Now we proceed by creating the inner side.
extrude again by pressing the “e” key,
and again constraint the movement to the z axis
and move the selection down near to the bottom of the cup,
and left click to leave the move state.
Ok, we can not exactly see where the bottom has to be placed.
But we can switch the display mode to wire frame,
by pressing “z”.
then go to front view,
and now adjust the height of the cup bottom to your taste.
Then press “z” again to get back to solid display mode.

Now extrude once more, but immediately left mouse click after you
hit the “e” key. this will still create an extrusion, but the extruded
vertices remain at exactly the location of the original selection.

Now scale the selection down to zero.
You can do this by pressing “s”, “0”.
well that’s Nice, but not at all good.
We have made one very bad mistake here.
We have created a pole and the bottom center now contains a bunch of collapsed vertices.
And this is very very bad for texturing.
And such spots of collapsed vertices are considered to be very bad errors in your model.

Fortunately we can fix the collapsed vertices
by first selecting them, then press “w”, remove doubles.

And now the pole consists only of one single vertex.
by the way,
the bottom of the cylinder has automatically been constructed
correctly as one single vertex.

The model as it is constructed by now is ok.
However we will see later
that we should even avoid such poles.
Although for our cup it is not so important.

But we see another issue here.
the cup’s surface looks blocky.
We do not want this to happen.
So you may think that subdividing the faces
into many smaller faces will do the trick.
that is wrong! Do not do this!

well, you can get less blocky results by subdividing your model,
but then you have to pay with introducing many thousands of additional faces.

And introducing more faces will make your object very inefficient for later usage,
because every face takes away some computer resources.

and thus the more faces you use,
the more lag will be created in your online environment.

Actually our goal is to get the very best results with as few faces
as possible. Have you ever heared about low poly modelling ?
That is exactly what we are going to learn during the course of this tutorial.
And we will find out that even this cup still uses a lot more faces
than necessary.

Now, how can we get rid of the blocky look ?
In the tool shelf we find 2 shading options.
Smooth, and flat.
Right now the shading is flat.
Let us turn it to smooth.

And instantly we see the blocks are gone.
but now the object looks a bit washed out.

The simplest method to get this fixed is by adding extra edge loops
where we want the edges to become sharp.
You can add extra edge loops by pressing control “r”,
and then move the cursor over the location where you want
to place a new edge loop, left click will add the edge loop,
and let you slide the edge to its intended position, and
another left click will fix the loop at its current location.
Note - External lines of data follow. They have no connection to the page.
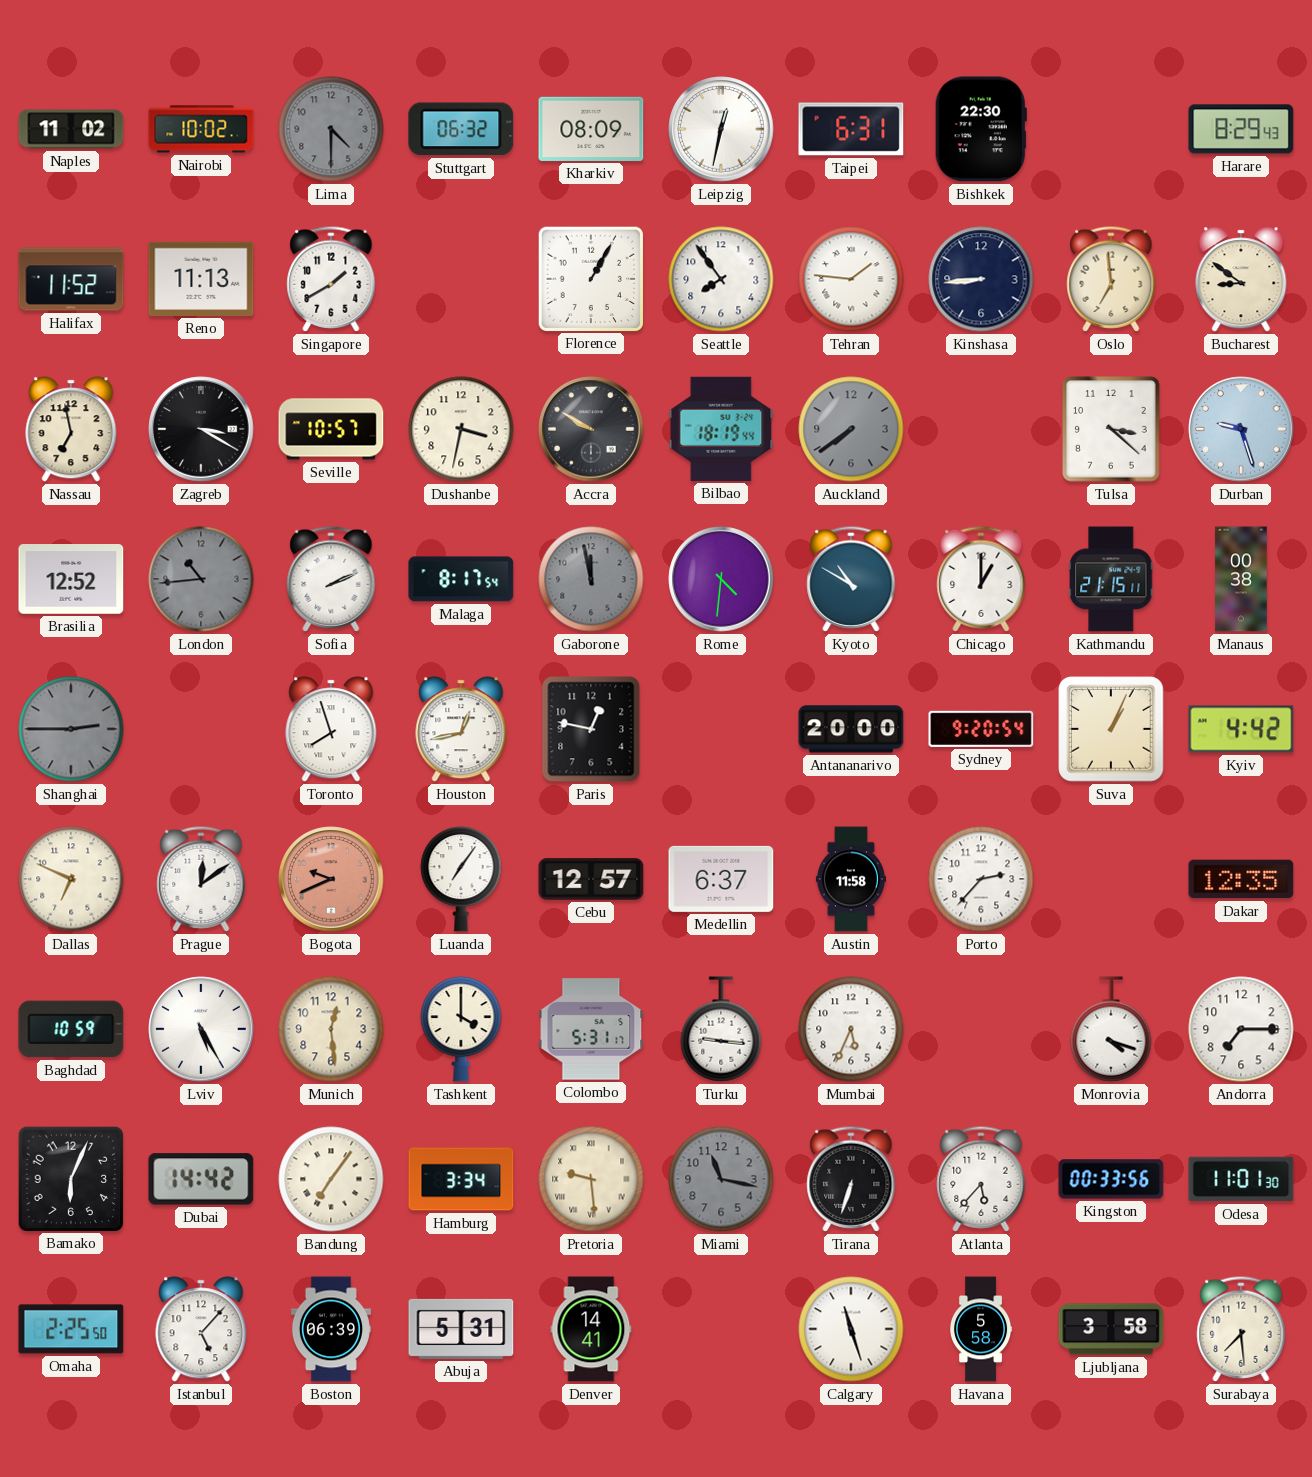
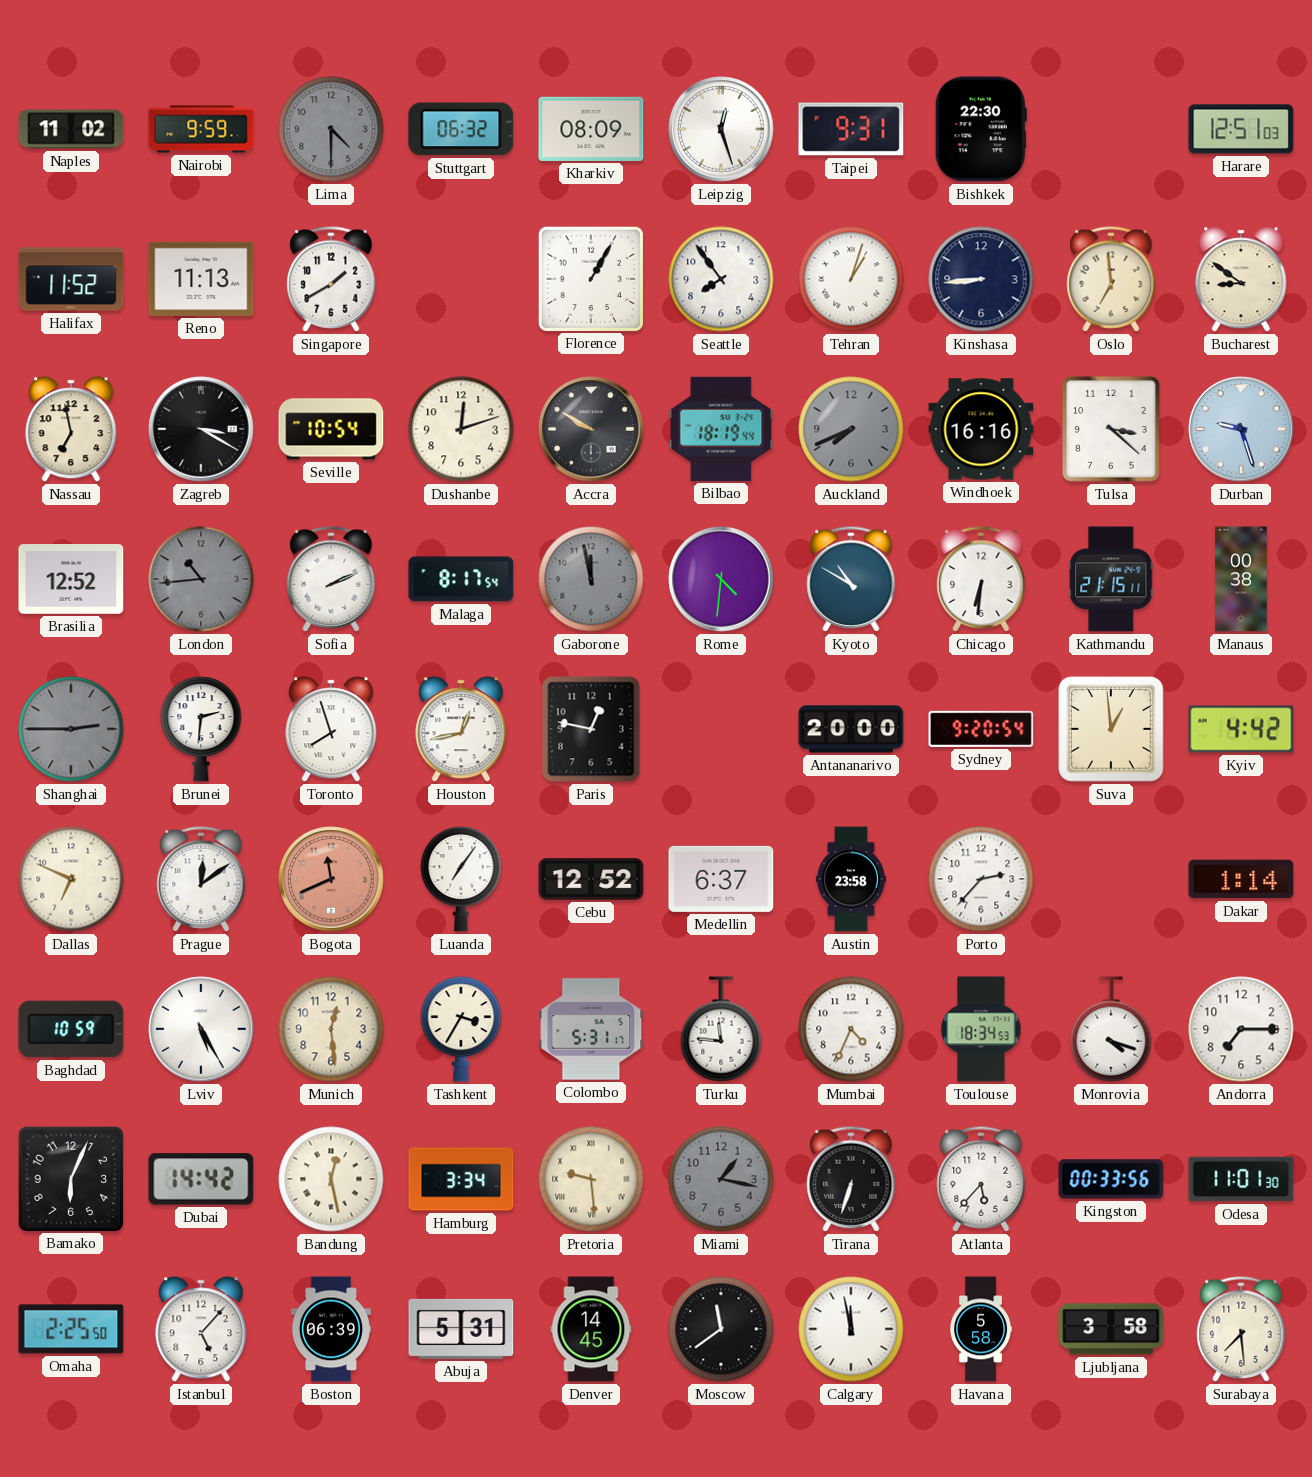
Nairobi: 10:02 -> 9:59
Leipzig: 12:32 -> 12:27
Taipei: 6:31 -> 9:31
Harare: 8:29 -> 12:51
Tehran: 1:46 -> 1:03
Seville: 10:57 -> 10:54
Dushanbe: 3:32 -> 12:12
Auckland: 7:39 -> 7:41
Windhoek: none -> 16:16
Chicago: 1:00 -> 6:31
Brunei: none -> 2:31
Suva: 1:04 -> 12:59
Bogota: 9:41 -> 11:41
Cebu: 12:57 -> 12:52
Austin: 11:58 -> 23:58
Dakar: 12:35 -> 1:14
Tashkent: 4:00 -> 3:35
Turku: 9:16 -> 11:46
Mumbai: 5:34 -> 4:34
Toulouse: none -> 18:34
Bandung: 7:06 -> 12:28
Miami: 11:17 -> 1:17
Denver: 14:41 -> 14:45
Moscow: none -> 11:39
Calgary: 11:27 -> 11:58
This works reasonably well,
although we had to add a lot of extra faces.
But let us keep our model for now as it is.
I will show you later how you can get similar
and even better results with much less faces.

For now we have our first model finished,
and we are ready to transport it to our target system,
and see what we can do with our cup in our online world.

Go to File, Export, Collada.
Then select your destination folder and file name.
Finally enable export only selected, so we only export the cup.
And enable export for OpenSim. Actually this
is not necessary for static objects like that cup.
But it does no harm either, so you better get used
to always enable the checkmark.
And now go to your online world and import your creation.